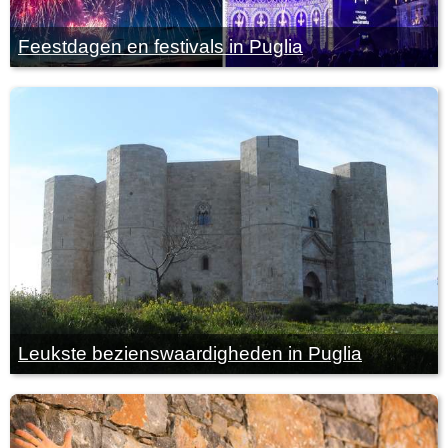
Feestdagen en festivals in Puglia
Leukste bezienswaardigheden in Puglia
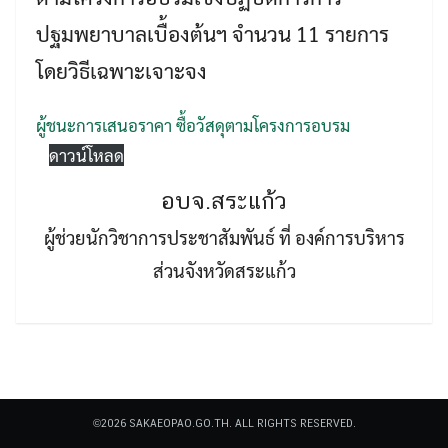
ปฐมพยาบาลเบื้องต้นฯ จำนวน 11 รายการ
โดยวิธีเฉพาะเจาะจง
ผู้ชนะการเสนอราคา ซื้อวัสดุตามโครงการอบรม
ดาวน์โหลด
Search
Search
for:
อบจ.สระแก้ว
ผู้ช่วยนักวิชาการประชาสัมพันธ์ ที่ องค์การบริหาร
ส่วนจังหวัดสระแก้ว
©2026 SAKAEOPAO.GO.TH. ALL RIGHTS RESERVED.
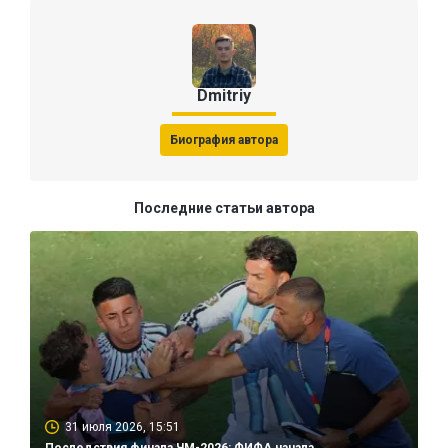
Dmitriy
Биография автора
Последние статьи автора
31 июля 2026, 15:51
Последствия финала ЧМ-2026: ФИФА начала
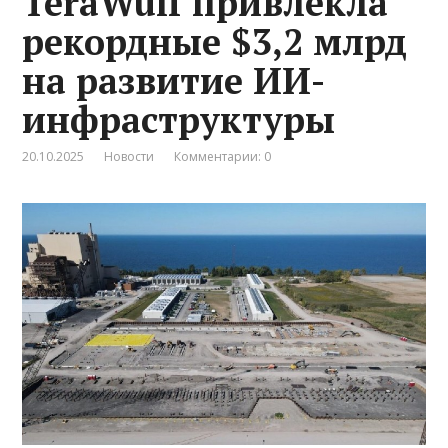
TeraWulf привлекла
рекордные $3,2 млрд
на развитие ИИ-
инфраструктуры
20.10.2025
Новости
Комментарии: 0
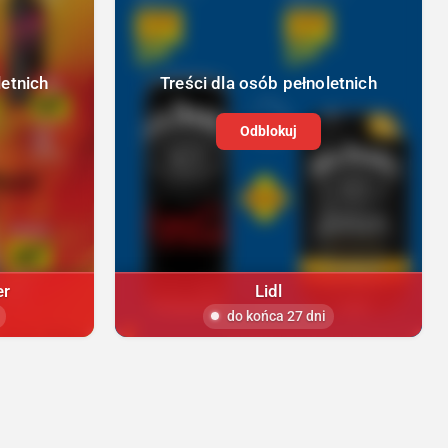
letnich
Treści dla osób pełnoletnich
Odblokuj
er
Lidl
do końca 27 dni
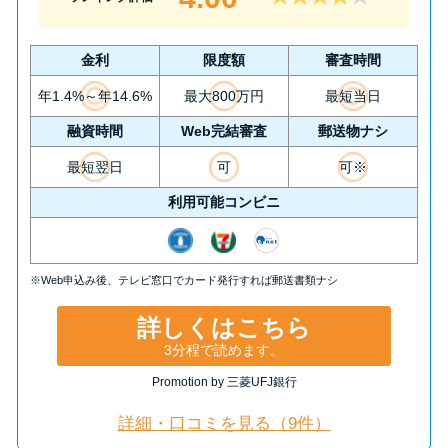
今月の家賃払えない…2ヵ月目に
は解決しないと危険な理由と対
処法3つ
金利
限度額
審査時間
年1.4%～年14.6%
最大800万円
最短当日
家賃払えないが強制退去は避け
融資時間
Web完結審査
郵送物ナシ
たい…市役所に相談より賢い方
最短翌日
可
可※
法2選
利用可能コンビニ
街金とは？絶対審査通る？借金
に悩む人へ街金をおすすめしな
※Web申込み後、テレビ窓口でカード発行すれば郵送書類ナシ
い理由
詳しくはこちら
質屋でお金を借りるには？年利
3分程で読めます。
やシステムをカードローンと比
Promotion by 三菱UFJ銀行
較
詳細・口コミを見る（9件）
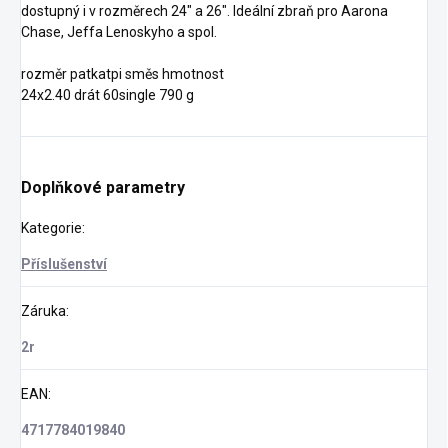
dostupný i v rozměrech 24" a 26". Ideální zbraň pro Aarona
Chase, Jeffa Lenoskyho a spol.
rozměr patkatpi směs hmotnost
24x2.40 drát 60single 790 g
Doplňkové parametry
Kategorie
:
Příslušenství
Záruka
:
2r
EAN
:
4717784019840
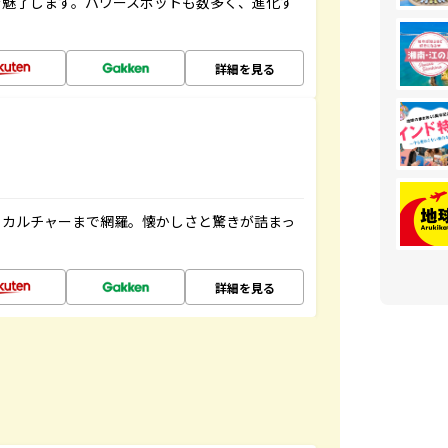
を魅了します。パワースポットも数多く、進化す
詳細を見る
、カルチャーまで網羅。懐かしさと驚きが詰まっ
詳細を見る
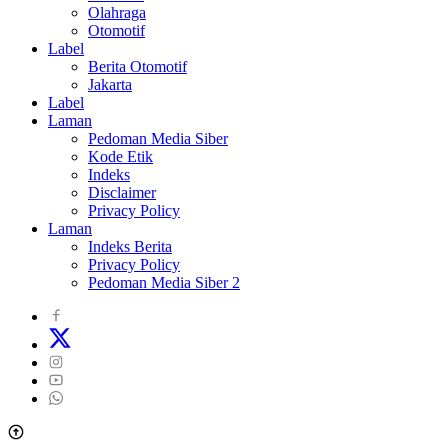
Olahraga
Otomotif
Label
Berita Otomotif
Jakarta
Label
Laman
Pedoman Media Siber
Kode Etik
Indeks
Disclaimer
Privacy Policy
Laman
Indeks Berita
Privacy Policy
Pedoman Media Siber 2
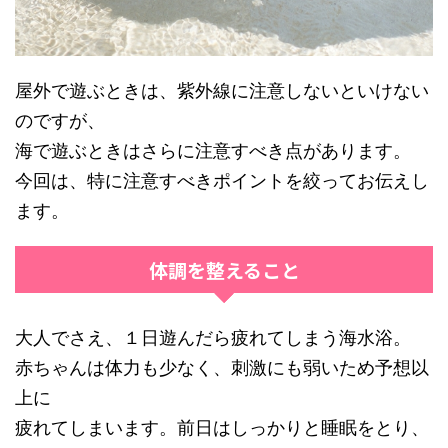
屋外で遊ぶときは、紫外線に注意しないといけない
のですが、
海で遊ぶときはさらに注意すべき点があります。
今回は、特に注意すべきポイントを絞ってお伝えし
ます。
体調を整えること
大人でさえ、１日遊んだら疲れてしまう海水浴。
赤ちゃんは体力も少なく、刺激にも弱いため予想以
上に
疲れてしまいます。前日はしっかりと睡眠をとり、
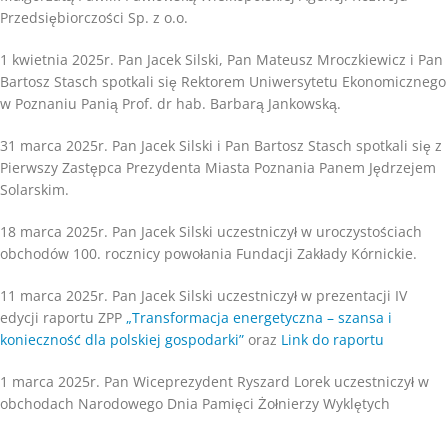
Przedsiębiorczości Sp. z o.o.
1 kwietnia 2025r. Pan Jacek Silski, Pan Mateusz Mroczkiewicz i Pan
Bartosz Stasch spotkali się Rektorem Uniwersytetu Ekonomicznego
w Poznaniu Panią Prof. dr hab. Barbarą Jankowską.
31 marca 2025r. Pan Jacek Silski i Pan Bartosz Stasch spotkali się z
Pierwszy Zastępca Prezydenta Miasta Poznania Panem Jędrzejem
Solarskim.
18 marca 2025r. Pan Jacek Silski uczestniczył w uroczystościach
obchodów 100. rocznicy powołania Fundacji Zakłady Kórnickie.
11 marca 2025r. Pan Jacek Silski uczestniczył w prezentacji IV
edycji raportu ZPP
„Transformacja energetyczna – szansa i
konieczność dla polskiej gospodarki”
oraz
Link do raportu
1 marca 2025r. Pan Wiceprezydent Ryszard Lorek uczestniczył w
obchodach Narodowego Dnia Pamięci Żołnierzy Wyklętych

______________________________

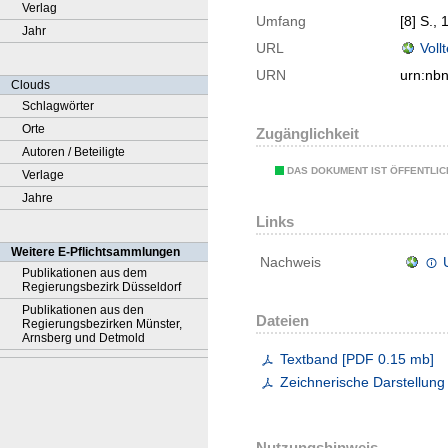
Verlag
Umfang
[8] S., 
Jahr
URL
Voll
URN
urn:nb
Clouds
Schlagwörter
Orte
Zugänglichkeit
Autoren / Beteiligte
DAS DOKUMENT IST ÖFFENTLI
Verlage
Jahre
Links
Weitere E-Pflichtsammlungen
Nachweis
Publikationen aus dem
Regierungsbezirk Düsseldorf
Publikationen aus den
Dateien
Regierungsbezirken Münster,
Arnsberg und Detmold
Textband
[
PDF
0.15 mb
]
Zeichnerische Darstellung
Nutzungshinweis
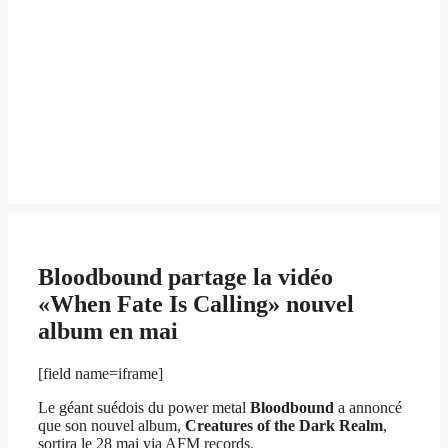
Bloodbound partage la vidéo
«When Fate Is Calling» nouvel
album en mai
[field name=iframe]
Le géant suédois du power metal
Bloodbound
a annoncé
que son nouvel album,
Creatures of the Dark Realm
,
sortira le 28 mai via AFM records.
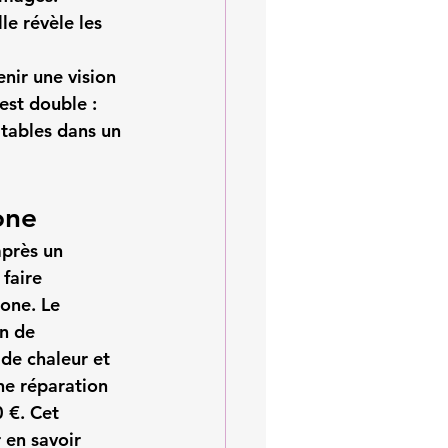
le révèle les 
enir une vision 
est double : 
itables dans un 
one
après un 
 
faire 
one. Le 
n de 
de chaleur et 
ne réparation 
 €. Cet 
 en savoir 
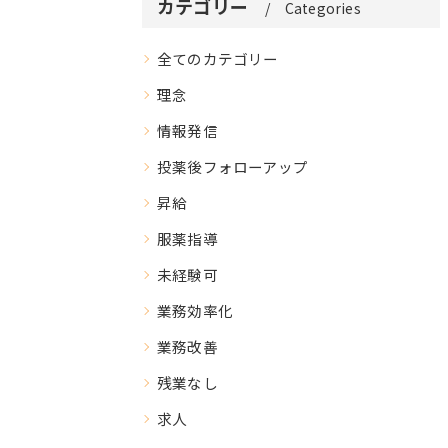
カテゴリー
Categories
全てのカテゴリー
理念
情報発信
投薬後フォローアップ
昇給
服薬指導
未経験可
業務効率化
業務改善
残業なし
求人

______________________________

#### Work instructions:
In the listing above, show every line with the word "Bartosz".

#### Written response:
Bartosz Stasch spotkali się Rektorem Uniwersytetu Ekonomicznego
31 marca 2025r. Pan Jacek Silski i Pan Bartosz Stasch spotkali się z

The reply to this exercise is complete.